Auf die Aushändigung von Originaldokumenten an den Geschädigten ist zu verzichten. Zwar kann der Arzt Kopien von Patientenunterlagen herausgeben, wenn eine Schweigepflichtentbindungserklärung vorliegt. Doch kommt es zu einer Gerichtsverhandlung, müssen alle Originalunterlagen der Behandlung lückenlos vorliegen. Fehlende Nachweise werden von der Justiz in der Regel zum Nachteil des behandelnden Arztes interpretiert!

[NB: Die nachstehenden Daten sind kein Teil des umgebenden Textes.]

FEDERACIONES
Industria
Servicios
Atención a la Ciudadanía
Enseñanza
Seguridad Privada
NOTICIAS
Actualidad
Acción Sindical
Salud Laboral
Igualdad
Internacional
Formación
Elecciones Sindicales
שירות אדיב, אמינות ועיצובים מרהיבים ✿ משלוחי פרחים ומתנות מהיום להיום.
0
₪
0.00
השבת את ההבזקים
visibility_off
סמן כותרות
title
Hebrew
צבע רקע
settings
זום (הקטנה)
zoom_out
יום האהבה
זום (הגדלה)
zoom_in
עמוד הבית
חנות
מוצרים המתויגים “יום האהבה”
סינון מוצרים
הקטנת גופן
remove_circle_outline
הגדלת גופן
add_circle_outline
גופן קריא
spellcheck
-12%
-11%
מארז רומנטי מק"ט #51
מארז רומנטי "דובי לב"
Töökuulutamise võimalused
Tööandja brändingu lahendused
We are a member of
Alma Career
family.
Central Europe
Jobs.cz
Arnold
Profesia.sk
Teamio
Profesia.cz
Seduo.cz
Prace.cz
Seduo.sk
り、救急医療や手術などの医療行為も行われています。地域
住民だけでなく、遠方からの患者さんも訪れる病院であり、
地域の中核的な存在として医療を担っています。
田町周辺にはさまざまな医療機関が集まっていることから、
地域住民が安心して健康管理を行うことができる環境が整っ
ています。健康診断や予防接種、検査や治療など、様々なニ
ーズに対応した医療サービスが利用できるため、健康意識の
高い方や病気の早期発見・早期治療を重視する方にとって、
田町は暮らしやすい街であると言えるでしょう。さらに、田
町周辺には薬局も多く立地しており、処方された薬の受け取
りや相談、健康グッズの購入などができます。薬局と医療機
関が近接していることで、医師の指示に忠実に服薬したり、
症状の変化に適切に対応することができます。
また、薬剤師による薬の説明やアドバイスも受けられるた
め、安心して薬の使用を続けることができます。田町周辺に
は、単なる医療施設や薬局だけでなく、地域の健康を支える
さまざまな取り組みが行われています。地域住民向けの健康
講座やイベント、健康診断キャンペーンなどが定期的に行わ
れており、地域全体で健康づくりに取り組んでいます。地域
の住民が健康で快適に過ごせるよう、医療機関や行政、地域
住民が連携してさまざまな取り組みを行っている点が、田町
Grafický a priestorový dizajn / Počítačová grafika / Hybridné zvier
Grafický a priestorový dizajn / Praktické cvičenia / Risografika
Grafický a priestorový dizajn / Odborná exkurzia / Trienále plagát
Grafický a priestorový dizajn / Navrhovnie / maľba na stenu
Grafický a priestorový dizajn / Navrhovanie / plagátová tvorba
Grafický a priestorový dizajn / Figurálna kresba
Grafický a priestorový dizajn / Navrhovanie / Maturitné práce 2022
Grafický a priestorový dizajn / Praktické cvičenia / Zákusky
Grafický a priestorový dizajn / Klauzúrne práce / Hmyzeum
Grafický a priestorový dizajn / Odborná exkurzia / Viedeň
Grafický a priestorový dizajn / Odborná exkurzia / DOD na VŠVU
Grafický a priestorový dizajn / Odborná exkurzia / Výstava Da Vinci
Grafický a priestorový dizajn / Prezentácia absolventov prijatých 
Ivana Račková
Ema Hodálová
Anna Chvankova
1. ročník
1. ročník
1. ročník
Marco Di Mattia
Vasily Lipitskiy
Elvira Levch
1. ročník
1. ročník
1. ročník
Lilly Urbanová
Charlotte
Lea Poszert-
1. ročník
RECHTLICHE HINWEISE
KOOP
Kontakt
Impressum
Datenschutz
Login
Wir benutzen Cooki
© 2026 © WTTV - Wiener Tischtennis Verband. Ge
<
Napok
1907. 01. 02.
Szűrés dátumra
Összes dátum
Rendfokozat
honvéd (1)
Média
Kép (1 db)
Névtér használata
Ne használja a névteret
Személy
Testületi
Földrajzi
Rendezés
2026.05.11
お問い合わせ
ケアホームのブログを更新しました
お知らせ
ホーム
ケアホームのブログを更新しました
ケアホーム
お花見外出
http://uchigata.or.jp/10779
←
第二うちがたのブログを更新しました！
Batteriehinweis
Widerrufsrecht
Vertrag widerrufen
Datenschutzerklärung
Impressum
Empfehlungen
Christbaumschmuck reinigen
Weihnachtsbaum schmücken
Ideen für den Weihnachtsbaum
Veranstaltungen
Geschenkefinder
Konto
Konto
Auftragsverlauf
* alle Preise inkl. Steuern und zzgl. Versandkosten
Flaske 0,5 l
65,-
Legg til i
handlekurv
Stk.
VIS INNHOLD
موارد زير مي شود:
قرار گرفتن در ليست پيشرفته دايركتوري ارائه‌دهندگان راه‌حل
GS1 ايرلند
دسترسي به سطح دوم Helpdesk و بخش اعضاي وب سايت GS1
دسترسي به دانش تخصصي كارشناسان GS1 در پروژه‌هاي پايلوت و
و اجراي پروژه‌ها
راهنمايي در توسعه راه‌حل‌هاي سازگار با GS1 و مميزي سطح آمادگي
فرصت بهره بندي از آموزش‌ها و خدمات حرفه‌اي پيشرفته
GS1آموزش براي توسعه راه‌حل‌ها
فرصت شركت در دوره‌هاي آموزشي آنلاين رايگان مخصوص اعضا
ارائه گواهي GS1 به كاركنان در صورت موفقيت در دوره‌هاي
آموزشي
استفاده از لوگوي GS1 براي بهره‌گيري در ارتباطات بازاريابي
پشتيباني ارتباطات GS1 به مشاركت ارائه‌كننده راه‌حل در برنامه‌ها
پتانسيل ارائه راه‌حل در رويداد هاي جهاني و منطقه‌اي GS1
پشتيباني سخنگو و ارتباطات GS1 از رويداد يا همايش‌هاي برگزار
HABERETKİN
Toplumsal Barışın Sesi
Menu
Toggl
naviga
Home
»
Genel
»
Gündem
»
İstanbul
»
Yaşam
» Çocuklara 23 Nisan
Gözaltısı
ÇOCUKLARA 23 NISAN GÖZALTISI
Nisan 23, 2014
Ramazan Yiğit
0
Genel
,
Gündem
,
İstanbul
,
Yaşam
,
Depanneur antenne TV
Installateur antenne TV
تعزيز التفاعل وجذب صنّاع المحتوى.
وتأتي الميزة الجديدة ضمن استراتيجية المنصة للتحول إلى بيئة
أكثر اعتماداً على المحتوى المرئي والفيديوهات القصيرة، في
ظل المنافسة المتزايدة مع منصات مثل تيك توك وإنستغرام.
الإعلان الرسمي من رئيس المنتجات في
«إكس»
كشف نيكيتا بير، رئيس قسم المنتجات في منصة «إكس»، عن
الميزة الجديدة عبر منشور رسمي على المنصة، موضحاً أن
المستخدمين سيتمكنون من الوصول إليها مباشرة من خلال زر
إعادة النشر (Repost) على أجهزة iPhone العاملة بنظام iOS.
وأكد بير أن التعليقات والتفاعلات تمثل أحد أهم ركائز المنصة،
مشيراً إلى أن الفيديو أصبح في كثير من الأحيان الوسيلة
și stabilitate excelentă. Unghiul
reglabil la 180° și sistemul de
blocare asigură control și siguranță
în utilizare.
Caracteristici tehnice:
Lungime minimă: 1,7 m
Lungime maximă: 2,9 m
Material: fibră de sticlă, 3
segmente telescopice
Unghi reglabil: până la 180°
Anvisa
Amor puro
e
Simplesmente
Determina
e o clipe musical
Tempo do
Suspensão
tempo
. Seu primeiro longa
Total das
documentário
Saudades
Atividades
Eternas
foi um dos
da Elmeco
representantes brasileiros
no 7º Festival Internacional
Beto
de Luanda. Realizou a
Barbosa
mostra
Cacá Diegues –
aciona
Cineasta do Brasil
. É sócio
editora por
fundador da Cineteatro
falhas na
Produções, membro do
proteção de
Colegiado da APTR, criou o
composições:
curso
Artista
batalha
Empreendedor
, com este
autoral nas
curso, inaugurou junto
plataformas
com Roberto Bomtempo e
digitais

Ebenfalls problematisch ist es, wenn Ärzte den Haftpflichtanspruch des Patienten ohne Zustimmung des Versicherers rechtlich anerkennen. Zwar verliert der Arzt damit nicht automatisch seinen Versicherungsschutz: Seit 2008 regelt der § 105 des Versicherungsvertragsgesetzes, dass der Haftpflichtschutz auch bei Eingeständnis der eigenen Schuld bestehen bleibt. Dennoch kann der Arzt schnell in Probleme geraten, wenn er seinen Behandlungsfehler voreilig beglaubigt. Denn die Anerkenntnis führt zu einer Beweislastumkehr: Der Arzt muss nun der Versicherung nachweisen, dass er die Forderung des Patienten zu Recht anerkannt hat. Dieser Nachweis ist nicht einfach zu erbringen. Im schlimmsten Fall sind jahrelange juristische Auseinandersetzungen zu erwarten und der Arzt bleibt trotzdem auf seinen Kosten sitzen.
Das heißt natürlich nicht, dass der Arzt das Gespräch mit seinem Patienten vermeiden soll. Mediziner haben die Möglichkeit, dem klagenden Patienten den Behandlungsverlauf zu erklären, auch unter dem Eingeständnis eigener Fehler. Jedoch muss dann deutlich erklärt werden, dass der Schadensersatzanspruch von der Entscheidung des Versicherers abhängt.
Die „Ärztezeitung“ rät zudem, bei der Meldung einer Schadensersatzforderung an den Versicherer eine „Bitte um Weisung, was ich zu tun habe“ beizulegen. Dann ist der Versicherer verpflichtet, alle Punkte aufzuführen, die ein Arzt bei seinem weiteren Vorgehen zu erfüllen hat. Wenn der Versicherer einen Punkt vergisst, so kann er später auch nicht auf weitere Bestimmungen in den Versicherungsbedingungen verweisen. Mit einer derartigen Bitte sind Ärzte immer auf der sicheren Seite!